Neyse neyse, uzun lafın kısası Vali Konağı caddesindeki 15-20 “sapancı” ile, barikat kuranlarla bu gençleri aynı kefede göstermek en hafif ifadeyle haksızlık olur.
O gençleri “yenerek” mutlu olamazsınız
Bunlar eylemde gördüğüm vakalardı. Ama çok daha mühim ve tehlikeli bir şey daha gördüm o gün.
Daha önce Gezi Parkı’na yaptığım ziyaretlerde asla bu oranda görmediğim bir şey.
Bütün yaşananlardan sonra memleket ruhen yarılmıştı. Tiyatronun maskları misali memleketin bir yarısı Kazlıçeşme’de gülerken, diğer yarısı Nişantaşı’nda ağlıyordu. Bir yanda “Milli iradeye saygı” mitingi yapılırken diğer yanda Gezi direnişçilerinin şahsında memleketin yüzde 50’si ilaçlanıyordu.
Başta Başbakan Erdoğan olmak üzere AKP’liler eğer Gezi direnişçilerini, sadece hükümeti düşürmek isteyen geleneksel laik kesim olarak teşhis etmeye devam ederse, bu büyük yanılgıyla ağır bir fatura öderiz hep birlikte.

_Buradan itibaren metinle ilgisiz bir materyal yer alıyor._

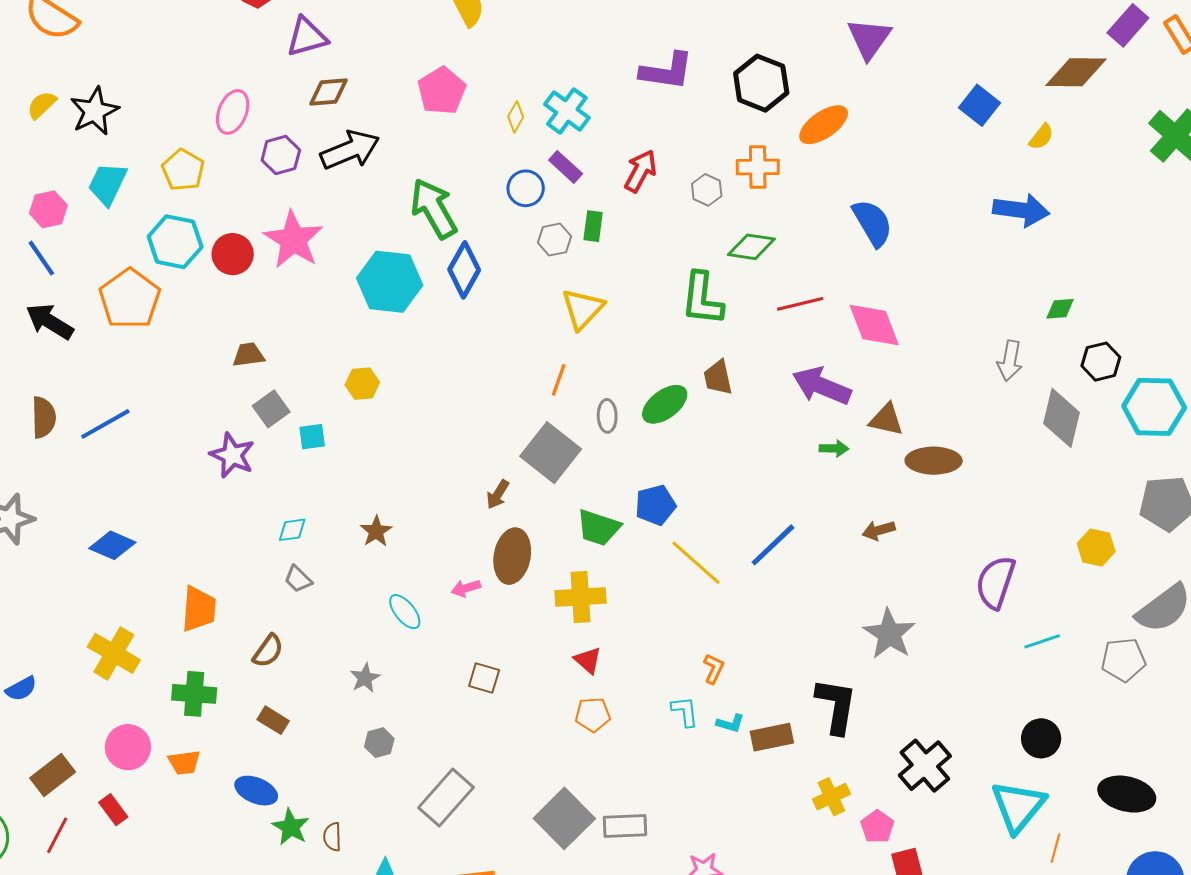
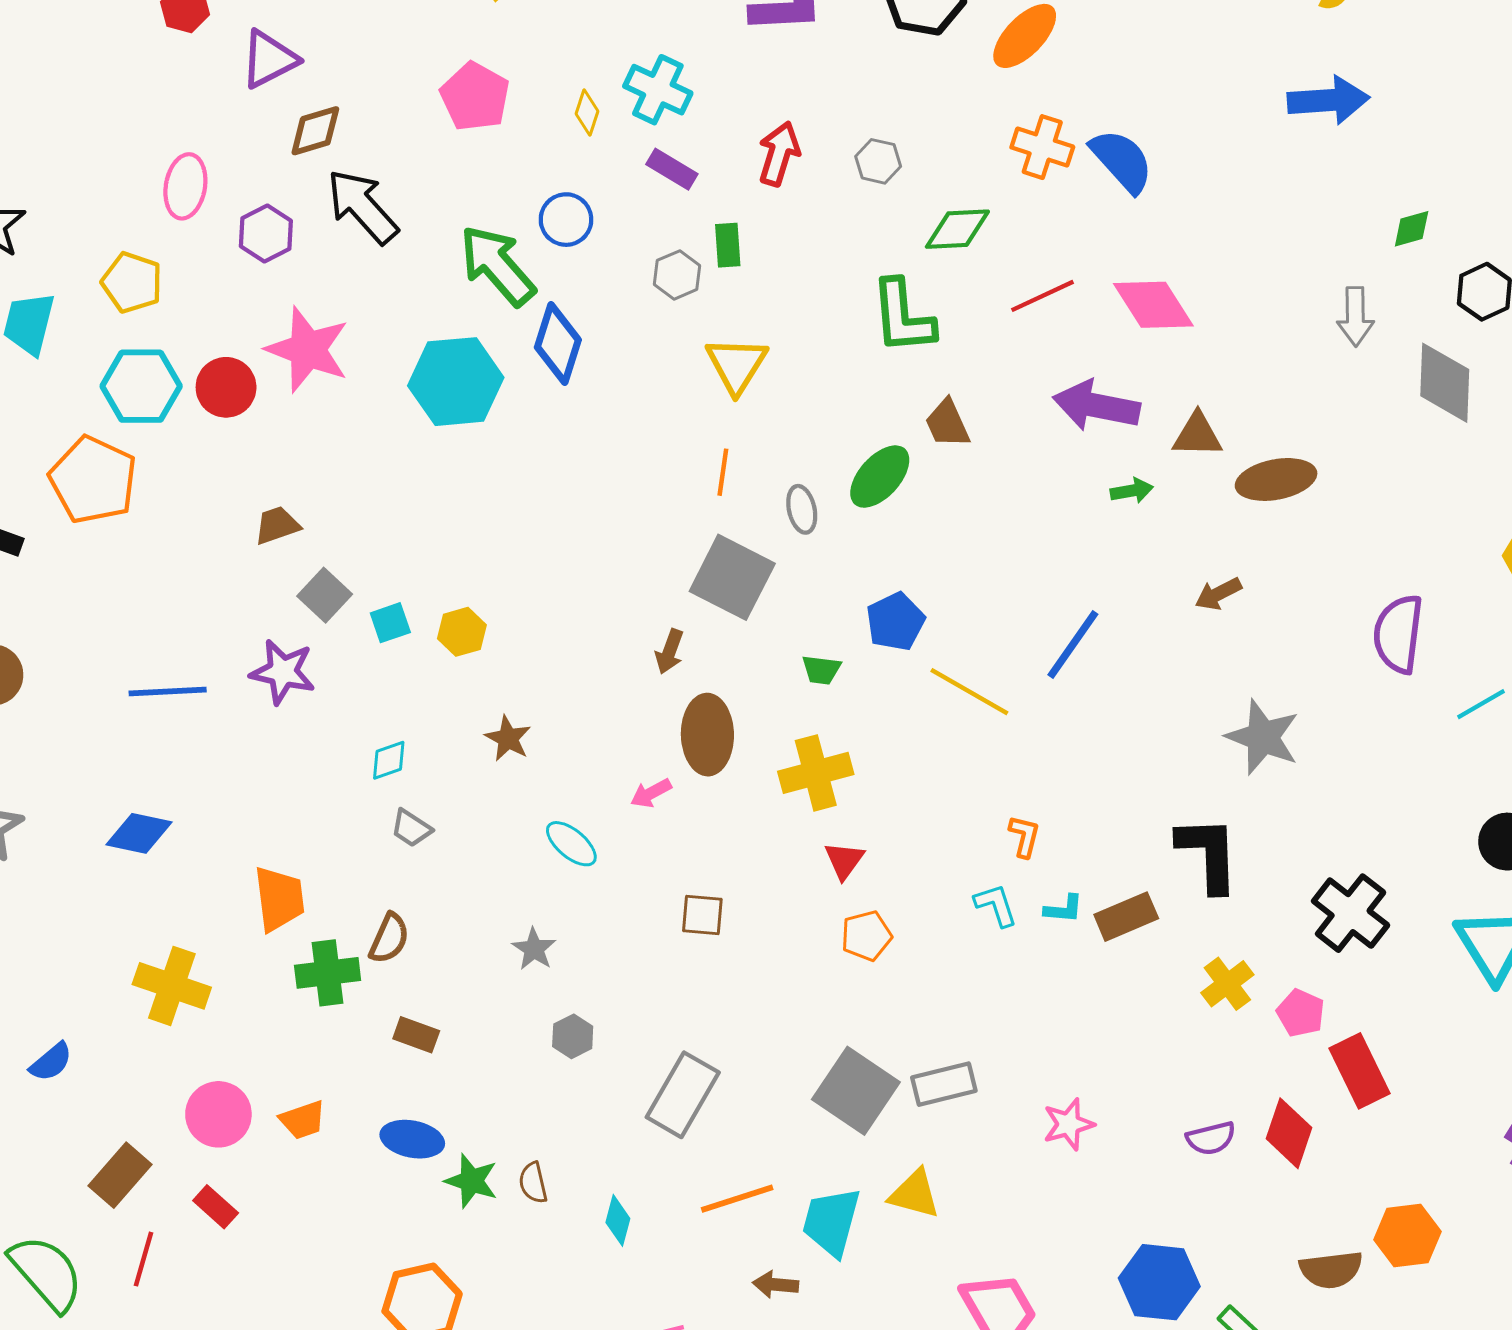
black arrow: (350, 150) -> (362, 207), turned -98
orange cross: (758, 167) -> (1042, 147), moved, turned 30
blue circle: (526, 188) -> (566, 220), moved
yellow hexagon: (362, 384) -> (462, 632), moved
blue line: (105, 424) -> (168, 692), moved, turned 38
green trapezoid: (598, 528) -> (821, 670), size x0.6
red triangle: (588, 660) -> (844, 860), turned 36
green cross: (194, 694) -> (328, 973), moved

Orada bu memleketin olmazsa olmazı olan orta sınıfa ait üniversiteli bir gençlik var.
Tıpkı bir zamanlar başörtülü olduğu için üniversiteye gidemeyen kızların olmazsa olmaz olması gibi.
O gençleri “yenerek”, buna rağmen mutlu olamaz bu ülke. Başbakan Erdoğan, “Bay yüzde elli” olarak yönetemez, yönetmemeli bu memleketi.
28 Şubat’ta, başörtüsü eylemlerinde birlikte mücadele ettiğimiz vicdanlı Müslümanları buna razı mı?
Razı değillerse ses versinler. Çünkü Başbakan Erdoğan’ı “Bay yüzde 50” olmaktan kurtarmak, bu saatten sonra sadece onların elinde.